Stored data entries:
───
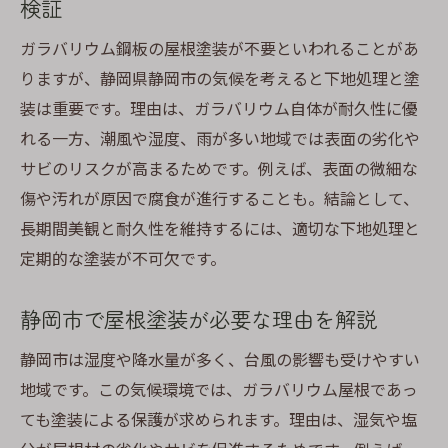
検証
ガラバリウム鋼板の屋根塗装が不要といわれることがあ
りますが、静岡県静岡市の気候を考えると下地処理と塗
装は重要です。理由は、ガラバリウム自体が耐久性に優
れる一方、潮風や湿度、雨が多い地域では表面の劣化や
サビのリスクが高まるためです。例えば、表面の微細な
傷や汚れが原因で腐食が進行することも。結論として、
長期間美観と耐久性を維持するには、適切な下地処理と
定期的な塗装が不可欠です。
静岡市で屋根塗装が必要な理由を解説
静岡市は湿度や降水量が多く、台風の影響も受けやすい
地域です。この気候環境では、ガラバリウム屋根であっ
ても塗装による保護が求められます。理由は、湿気や塩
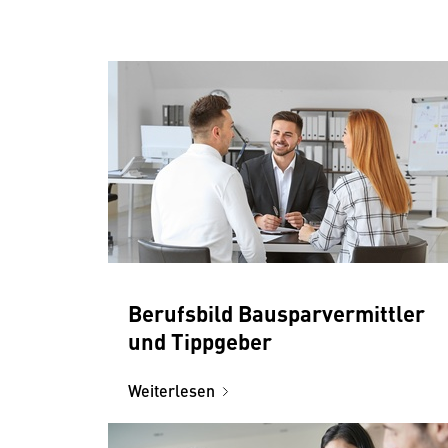
Berufsbild Bausparvermittler
und Tippgeber
Weiterlesen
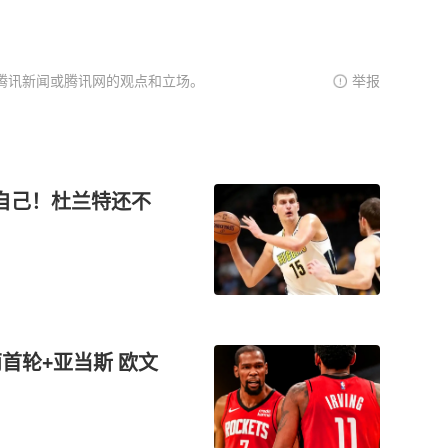
腾讯新闻或腾讯网的观点和立场。
举报
自己！杜兰特还不
首轮+亚当斯 欧文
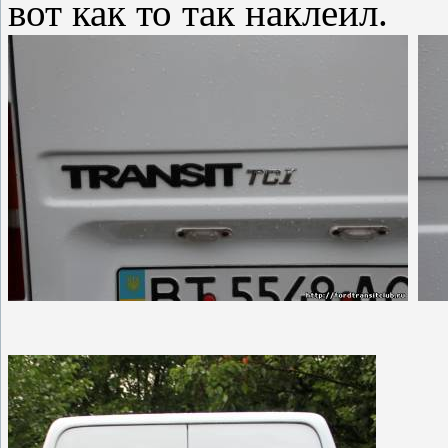
вот как то так наклеил.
───
# Exercise directions:
No pictures should appear in the copy. Print exactly the lines above from the line containing "りますが、静岡県静岡市の気候を考えると下地処理と塗" through the last line of the data.

# Answer to this exercise:
りますが、静岡県静岡市の気候を考えると下地処理と塗
装は重要です。理由は、ガラバリウム自体が耐久性に優
れる一方、潮風や湿度、雨が多い地域では表面の劣化や
サビのリスクが高まるためです。例えば、表面の微細な
傷や汚れが原因で腐食が進行することも。結論として、
長期間美観と耐久性を維持するには、適切な下地処理と
定期的な塗装が不可欠です。
静岡市で屋根塗装が必要な理由を解説
静岡市は湿度や降水量が多く、台風の影響も受けやすい
地域です。この気候環境では、ガラバリウム屋根であっ
ても塗装による保護が求められます。理由は、湿気や塩
Berufsbild Bausparvermittler
und Tippgeber
Weiterlesen
腾讯新闻或腾讯网的观点和立场。
举报
自己！杜兰特还不
首轮+亚当斯 欧文
вот как то так наклеил.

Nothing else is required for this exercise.